[Records drawn from a dataset]
☆ ☆ ☆ ☆ ☆ ☆ ☆

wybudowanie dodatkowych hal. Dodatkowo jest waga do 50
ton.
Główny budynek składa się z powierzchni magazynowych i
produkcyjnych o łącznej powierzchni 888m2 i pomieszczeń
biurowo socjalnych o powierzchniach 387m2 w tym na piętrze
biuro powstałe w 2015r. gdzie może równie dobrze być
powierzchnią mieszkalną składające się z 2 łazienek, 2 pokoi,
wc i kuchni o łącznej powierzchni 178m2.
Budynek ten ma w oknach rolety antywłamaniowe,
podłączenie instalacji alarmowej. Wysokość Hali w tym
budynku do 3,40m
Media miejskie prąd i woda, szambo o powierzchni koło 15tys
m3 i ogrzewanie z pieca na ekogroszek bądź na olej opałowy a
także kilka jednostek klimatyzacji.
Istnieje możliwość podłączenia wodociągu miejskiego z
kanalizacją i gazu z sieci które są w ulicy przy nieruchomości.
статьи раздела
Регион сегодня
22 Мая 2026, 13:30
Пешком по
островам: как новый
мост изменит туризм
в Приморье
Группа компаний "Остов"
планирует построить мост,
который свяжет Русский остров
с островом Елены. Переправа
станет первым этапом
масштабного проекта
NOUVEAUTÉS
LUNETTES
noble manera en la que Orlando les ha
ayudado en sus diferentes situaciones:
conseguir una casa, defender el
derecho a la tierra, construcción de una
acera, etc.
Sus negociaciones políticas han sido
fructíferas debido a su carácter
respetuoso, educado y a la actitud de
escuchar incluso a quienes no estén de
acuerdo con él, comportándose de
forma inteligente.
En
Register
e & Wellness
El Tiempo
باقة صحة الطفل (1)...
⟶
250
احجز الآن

☆ ☆ ☆ ☆ ☆ ☆ ☆

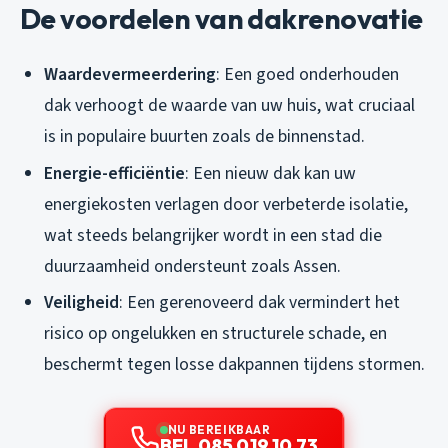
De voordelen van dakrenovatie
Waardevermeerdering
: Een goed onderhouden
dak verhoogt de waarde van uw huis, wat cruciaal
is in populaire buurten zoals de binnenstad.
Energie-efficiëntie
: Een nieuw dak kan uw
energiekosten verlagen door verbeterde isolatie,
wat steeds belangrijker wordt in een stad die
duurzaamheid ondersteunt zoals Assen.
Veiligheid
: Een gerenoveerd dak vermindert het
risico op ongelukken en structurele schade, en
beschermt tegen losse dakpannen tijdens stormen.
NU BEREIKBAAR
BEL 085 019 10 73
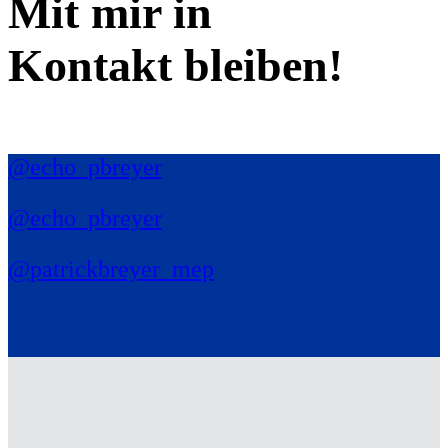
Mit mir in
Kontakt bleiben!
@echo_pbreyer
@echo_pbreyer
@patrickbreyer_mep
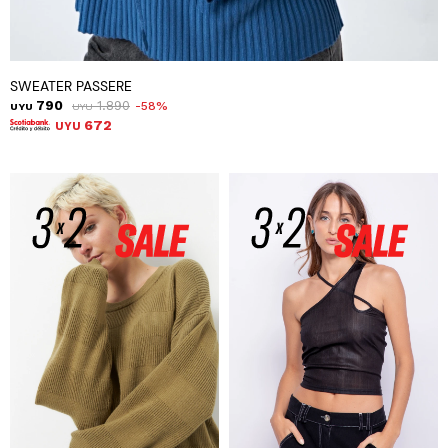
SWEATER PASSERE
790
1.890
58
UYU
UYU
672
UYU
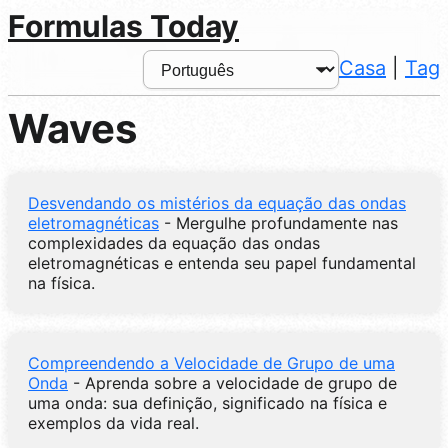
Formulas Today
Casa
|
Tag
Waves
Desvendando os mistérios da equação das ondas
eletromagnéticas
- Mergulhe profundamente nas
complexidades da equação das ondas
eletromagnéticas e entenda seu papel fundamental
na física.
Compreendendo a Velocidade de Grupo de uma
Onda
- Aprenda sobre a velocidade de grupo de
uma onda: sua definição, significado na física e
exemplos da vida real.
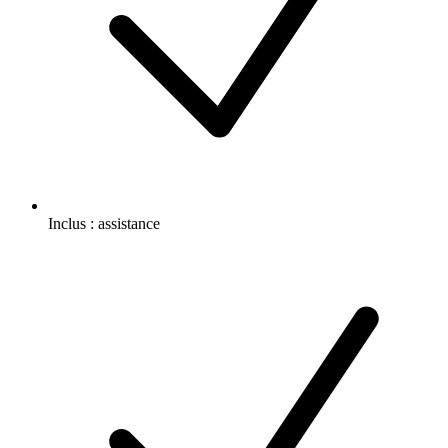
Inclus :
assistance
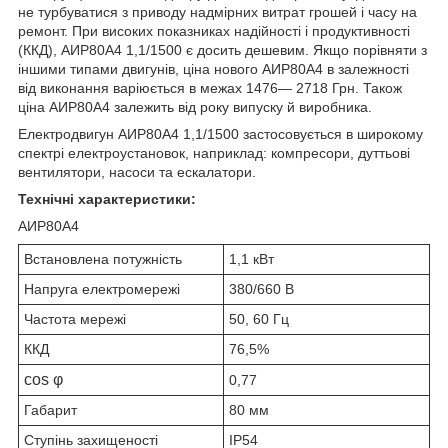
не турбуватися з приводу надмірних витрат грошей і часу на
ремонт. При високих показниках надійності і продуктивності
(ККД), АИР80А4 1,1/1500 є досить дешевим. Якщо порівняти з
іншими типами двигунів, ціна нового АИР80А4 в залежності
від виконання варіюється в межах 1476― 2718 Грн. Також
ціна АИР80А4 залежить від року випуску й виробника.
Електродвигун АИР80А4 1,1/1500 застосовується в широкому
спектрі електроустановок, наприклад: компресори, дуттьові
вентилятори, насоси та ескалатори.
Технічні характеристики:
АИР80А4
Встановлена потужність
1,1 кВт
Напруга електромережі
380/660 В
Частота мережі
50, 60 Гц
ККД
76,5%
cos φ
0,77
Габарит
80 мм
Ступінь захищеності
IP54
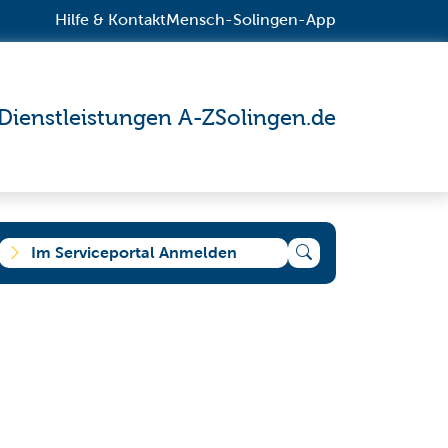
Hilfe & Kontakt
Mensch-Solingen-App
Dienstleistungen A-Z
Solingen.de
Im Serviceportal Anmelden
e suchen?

☆ ☆ ☆ ☆ ☆ ☆ ☆

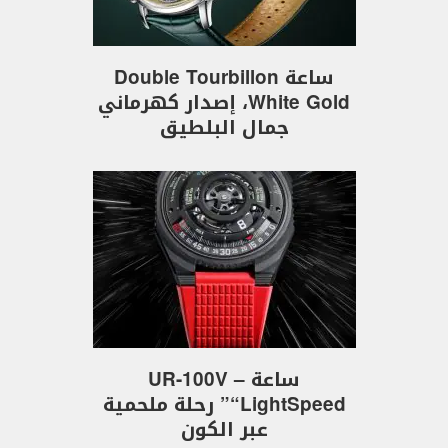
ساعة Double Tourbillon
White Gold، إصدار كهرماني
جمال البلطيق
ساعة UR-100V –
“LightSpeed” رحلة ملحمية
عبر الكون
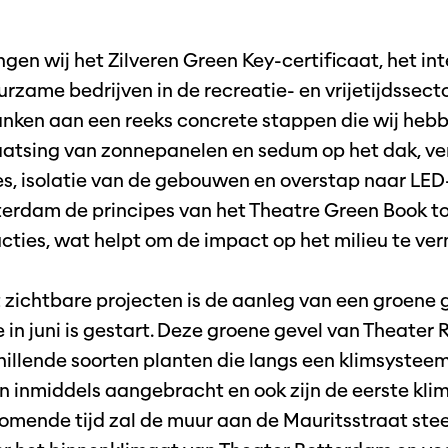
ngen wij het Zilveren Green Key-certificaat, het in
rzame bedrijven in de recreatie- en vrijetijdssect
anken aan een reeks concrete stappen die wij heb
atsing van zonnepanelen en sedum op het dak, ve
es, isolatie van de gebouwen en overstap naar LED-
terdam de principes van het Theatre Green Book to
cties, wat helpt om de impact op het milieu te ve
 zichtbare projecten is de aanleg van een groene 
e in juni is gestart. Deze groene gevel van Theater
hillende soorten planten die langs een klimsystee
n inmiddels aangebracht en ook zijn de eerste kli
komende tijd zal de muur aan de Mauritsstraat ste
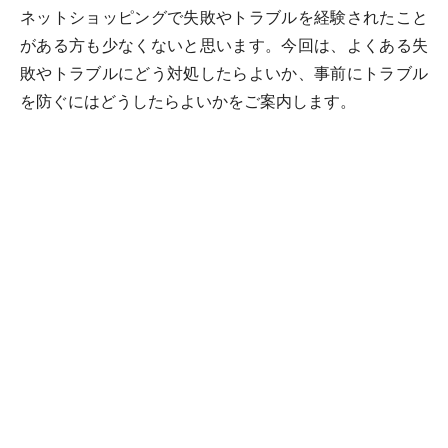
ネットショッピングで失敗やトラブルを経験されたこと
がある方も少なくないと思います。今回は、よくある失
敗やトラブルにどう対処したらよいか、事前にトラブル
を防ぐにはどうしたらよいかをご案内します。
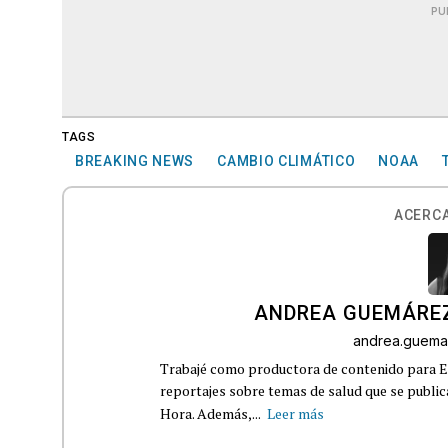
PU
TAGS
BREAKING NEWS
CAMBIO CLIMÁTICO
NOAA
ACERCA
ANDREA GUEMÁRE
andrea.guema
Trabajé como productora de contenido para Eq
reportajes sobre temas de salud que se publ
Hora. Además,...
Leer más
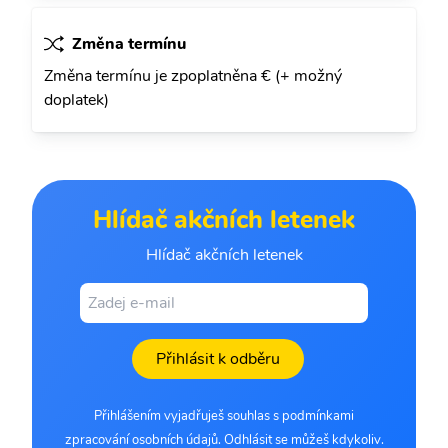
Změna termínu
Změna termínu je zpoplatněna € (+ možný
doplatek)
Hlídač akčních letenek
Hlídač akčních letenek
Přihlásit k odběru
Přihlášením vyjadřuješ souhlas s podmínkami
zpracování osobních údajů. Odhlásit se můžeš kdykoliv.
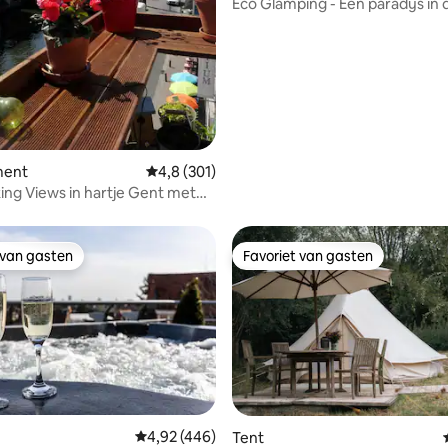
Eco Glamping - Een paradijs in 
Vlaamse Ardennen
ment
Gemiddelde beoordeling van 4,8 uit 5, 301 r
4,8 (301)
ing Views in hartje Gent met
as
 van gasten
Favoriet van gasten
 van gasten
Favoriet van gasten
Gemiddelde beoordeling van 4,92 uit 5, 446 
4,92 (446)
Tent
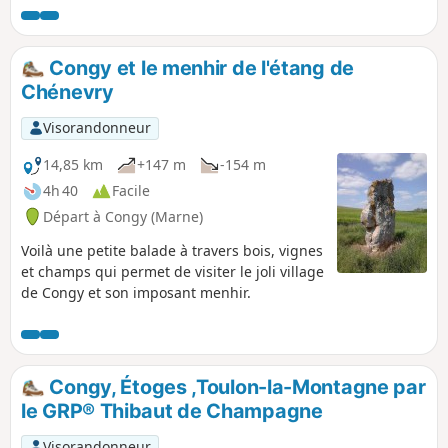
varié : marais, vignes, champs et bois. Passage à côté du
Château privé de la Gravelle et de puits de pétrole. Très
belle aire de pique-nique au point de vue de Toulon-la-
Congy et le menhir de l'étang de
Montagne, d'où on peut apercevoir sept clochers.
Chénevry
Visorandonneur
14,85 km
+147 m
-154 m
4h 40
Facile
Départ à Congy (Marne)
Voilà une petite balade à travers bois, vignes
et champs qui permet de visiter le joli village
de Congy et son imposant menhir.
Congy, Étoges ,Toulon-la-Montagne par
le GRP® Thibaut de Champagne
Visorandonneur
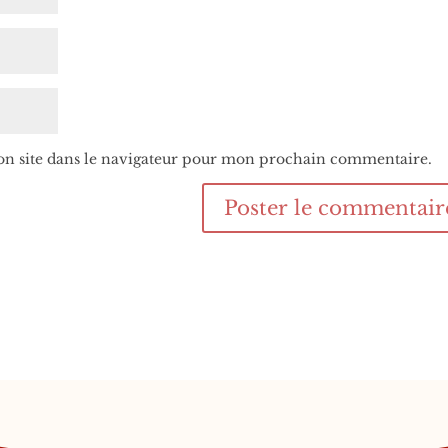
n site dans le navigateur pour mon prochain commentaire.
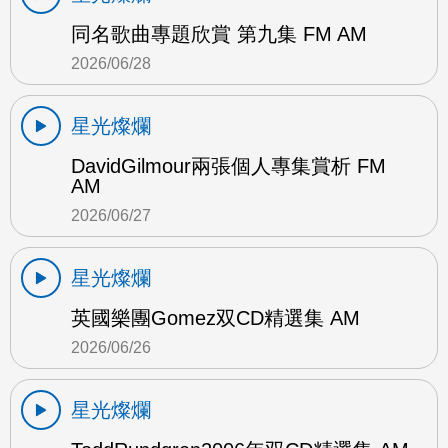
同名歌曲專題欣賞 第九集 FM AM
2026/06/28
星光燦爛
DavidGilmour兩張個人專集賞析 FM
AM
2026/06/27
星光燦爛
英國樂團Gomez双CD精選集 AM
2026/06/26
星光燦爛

☆ ☆ ☆ ☆ ☆ ☆ ☆

§ **ASSIGNED TASK**
Note every line of the records that holds the word "isolatie", and copy it.

§ **FINISHED TASK**
energiekosten verlagen door verbeterde isolatie,
es, isolatie van de gebouwen en overstap naar LED-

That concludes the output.